• _How to complete this task_:
Word for word, copy the records and drop the pictures.

Saved data entries
= = = =

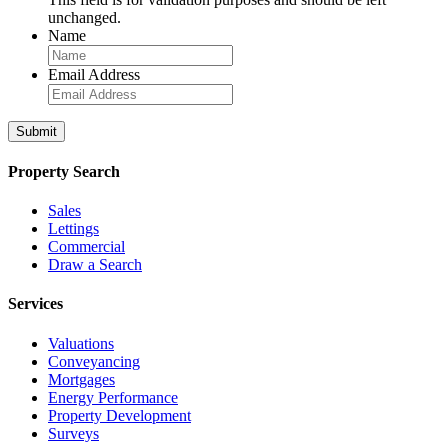
unchanged.
Name
Email Address
Property Search
Sales
Lettings
Commercial
Draw a Search
Services
Valuations
Conveyancing
Mortgages
Energy Performance
Property Development
Surveys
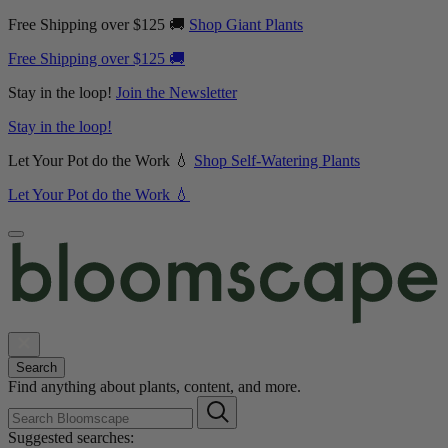
Free Shipping over $125 🚚
Shop Giant Plants
Free Shipping over $125 🚚
Stay in the loop!
Join the Newsletter
Stay in the loop!
Let Your Pot do the Work 💧
Shop Self-Watering Plants
Let Your Pot do the Work 💧
Search
Find anything about plants, content, and more.
Suggested searches:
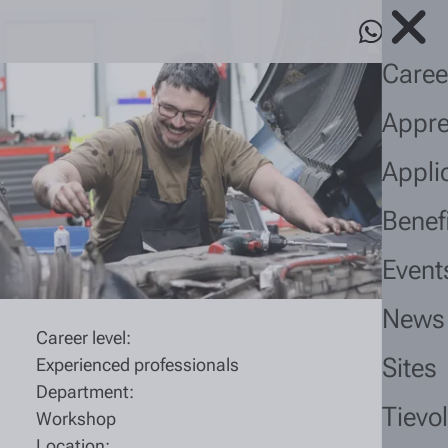
Caree
Appre
Appli
Benef
Event
News
Career level:
Sites
Experienced professionals
Department:
Tievo
Workshop
Location:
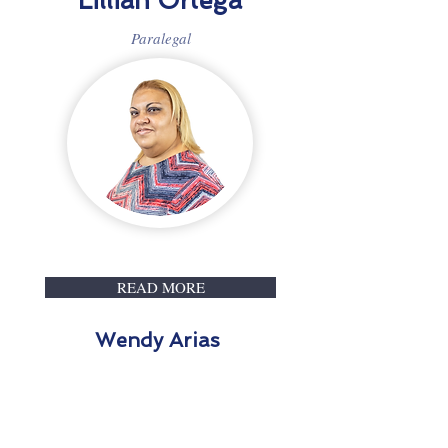
Lillian Ortega
Paralegal
READ MORE
Wendy Arias
Paralegal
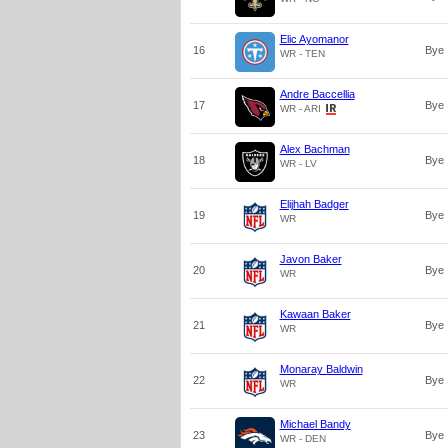
Elic Ayomanor
16
Bye
WR - TEN
Andre Baccellia
17
Bye
WR - ARI
Alex Bachman
18
Bye
WR - LV
Elijhah Badger
19
Bye
WR
Javon Baker
20
Bye
WR
Kawaan Baker
21
Bye
WR
Monaray Baldwin
22
Bye
WR
Michael Bandy
23
Bye
WR - DEN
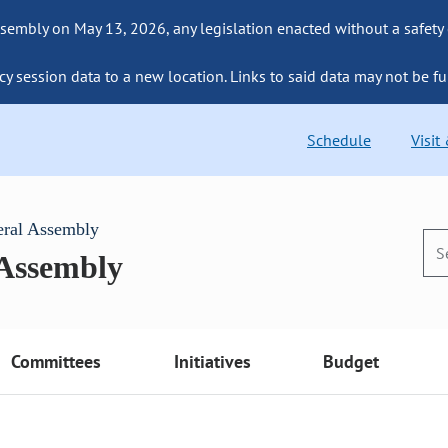
sembly on May 13, 2026, any legislation enacted without a safety
cy session data to a new location. Links to said data may not be fu
Schedule
Visit
eral Assembly
 Assembly
Committees
Initiatives
Budget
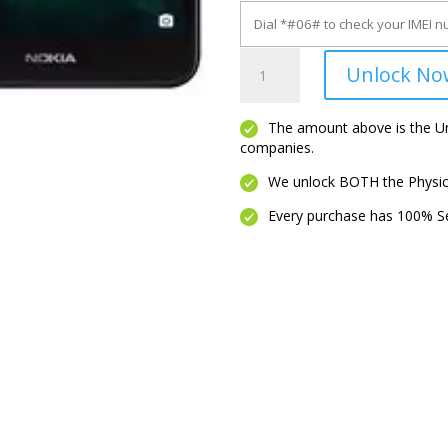
C100
Unlock No
quantity
The amount above is the Unl
companies.
We unlock BOTH the Physica
Every purchase has 100% Se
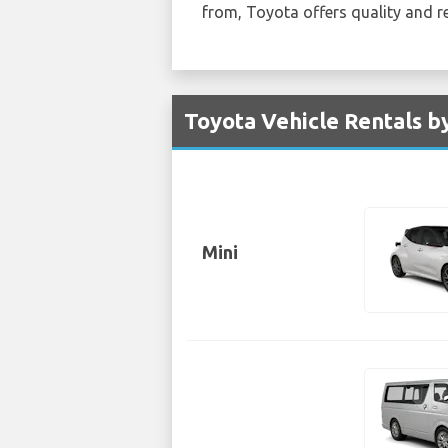
from, Toyota offers quality and re
Toyota Vehicle Rentals by
Mini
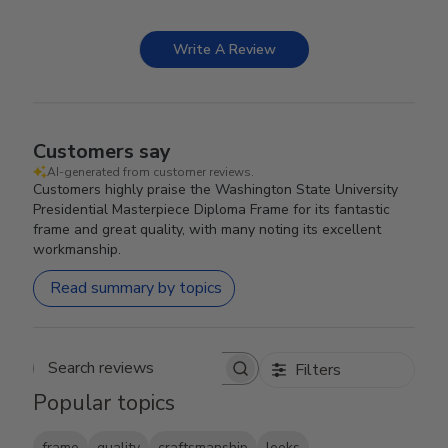
Write A Review
Customers say
AI-generated from customer reviews.
Customers highly praise the Washington State University
Presidential Masterpiece Diploma Frame for its fantastic
frame and great quality, with many noting its excellent
workmanship.
Read summary by topics
Filters
Search reviews
Popular topics
frame
quality
craftsmanship
looks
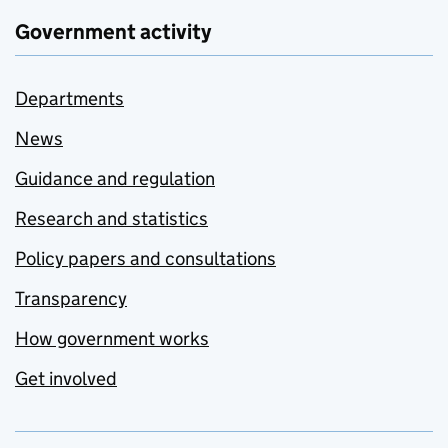
Government activity
Departments
News
Guidance and regulation
Research and statistics
Policy papers and consultations
Transparency
How government works
Get involved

= = = =

• _Exercise answer_:
unchanged.
Name
Email Address
Property Search
Sales
Lettings
Commercial
Draw a Search
Services
Valuations
Conveyancing
Mortgages
Energy Performance
Property Development
Surveys
Free Shipping over $125 🚚
Shop Giant Plants
Free Shipping over $125 🚚
Stay in the loop!
Join the Newsletter
Stay in the loop!
Let Your Pot do the Work 💧
Shop Self-Watering Plants
Let Your Pot do the Work 💧
Search
Find anything about plants, content, and more.
Suggested searches:
Caree
Appre
Appli
Benef
Event
News
Career level:
Sites
Experienced professionals
Department:
Tievo
Workshop
Location:
Lillian Ortega
Paralegal
READ MORE
Wendy Arias
Paralegal
Elic Ayomanor
16
Bye
WR - TEN
Andre Baccellia
17
Bye
WR - ARI
Alex Bachman
18
Bye
WR - LV
Elijhah Badger
19
Bye
WR
Javon Baker
20
Bye
WR
Kawaan Baker
21
Bye
WR
Monaray Baldwin
22
Bye
WR
Michael Bandy
23
Bye
WR - DEN
sembly on May 13, 2026, any legislation enacted without a safety
cy session data to a new location. Links to said data may not be fu
Schedule
Visit
eral Assembly
 Assembly
Committees
Initiatives
Budget
C100
Unlock No
quantity
The amount above is the Unl
companies.
We unlock BOTH the Physica
Every purchase has 100% Se
from, Toyota offers quality and re
Toyota Vehicle Rentals by
Mini
Write A Review
Customers say
AI-generated from customer reviews.
Customers highly praise the Washington State University
Presidential Masterpiece Diploma Frame for its fantastic
frame and great quality, with many noting its excellent
workmanship.
Read summary by topics
Filters
Search reviews
Popular topics
frame
quality
craftsmanship
looks
Government activity
Departments
News
Guidance and regulation
Research and statistics
Policy papers and consultations
Transparency
How government works
Get involved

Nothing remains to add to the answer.